I.B.M., seeing an opportunity in data-hunting services, created a Business Analytics and Optimization Services group in April. The unit will tap the expertise of the more than 200 mathematicians, statisticians and other data analysts in its research labs — but that number is not enough. I.B.M. plans to retrain or hire 4,000 more analysts across the company.
In another sign of the growing interest in the field, an estimated 6,400 people are attending the statistics profession’s annual conference in Washington this week, up from around 5,400 in recent years, according to the American Statistical Association. The attendees, men and women, young and graying, looked much like any other crowd of tourists in the nation’s capital. But their rapt exchanges were filled with talk of randomization, parameters, regressions and data clusters. The data surge is elevating a profession that traditionally tackled less visible and less lucrative work, like figuring out life expectancy rates for insurance companies.

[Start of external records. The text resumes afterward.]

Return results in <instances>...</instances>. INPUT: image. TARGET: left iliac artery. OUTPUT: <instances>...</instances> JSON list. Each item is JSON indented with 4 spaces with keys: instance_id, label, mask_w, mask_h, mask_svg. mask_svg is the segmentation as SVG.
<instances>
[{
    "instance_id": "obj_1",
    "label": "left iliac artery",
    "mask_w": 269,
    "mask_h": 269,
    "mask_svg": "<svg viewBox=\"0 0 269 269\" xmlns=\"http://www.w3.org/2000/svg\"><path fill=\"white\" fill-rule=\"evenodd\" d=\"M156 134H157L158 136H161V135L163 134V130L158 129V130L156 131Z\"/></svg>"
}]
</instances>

Ms. Grimes, 32, got her doctorate in statistics from Stanford in 2003 and joined Google later that year. She is now one of many statisticians in a group of 250 data analysts. She uses statistical modeling to help improve the company’s search technology.

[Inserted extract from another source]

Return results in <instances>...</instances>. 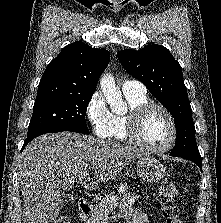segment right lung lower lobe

For example, Ms. Grimes worked on an algorithm to fine-tune Google’s crawler software, which roams the Web to constantly update its search index. The model increased the chances that the crawler would scan frequently updated Web pages and make fewer trips to more static ones.
The goal, Ms. Grimes explained, is to make tiny gains in the efficiency of computer and network use. “Even an improvement of a percent or two can be huge, when you do things over the millions and billions of times we do things at Google,” she said.
It is the size of the data sets on the Web that opens new worlds of discovery. Traditionally, social sciences tracked people’s behavior by interviewing or surveying them. “But the Web provides this amazing resource for observing how millions of people interact,” said Jon Kleinberg, a computer scientist and social networking researcher at Cornell.
For example, in research just published, Mr. Kleinberg and two colleagues followed the flow of ideas across cyberspace. They tracked 1.6 million news sites and blogs during the 2008 presidential campaign, using algorithms that scanned for phrases associated with news topics like “lipstick on a pig.”
The Cornell researchers found that, generally, the traditional media leads and the blogs follow, typically by 2.5 hours. But a handful of blogs were quickest to quotes that later gained wide attention.
The rich lode of Web data, experts warn, has its perils. Its sheer volume can easily overwhelm statistical models. Statisticians also caution that strong correlations of data do not necessarily prove a cause-and-effect link.
For example, in the late 1940s, before there was a polio vaccine, public health experts in America noted that polio cases increased in step with the consumption of ice cream and soft drinks, according to David Alan Grier, a historian and statistician at George Washington University. Eliminating such treats was even recommended as part of an anti-polio diet. It turned out that polio outbreaks were most common in the hot months of summer, when people naturally ate more ice cream, showing only an association, Mr. Grier said.
If the data explosion magnifies longstanding issues in statistics, it also opens up new frontiers.
“The key is to let computers do what they are good at, which is trawling these massive data sets for something that is mathematically odd,” said Daniel Gruhl, an I.B.M. researcher whose recent work includes mining medical data to improve treatment. “And that makes it easier for humans to do what they are good at — explain those anomalies.”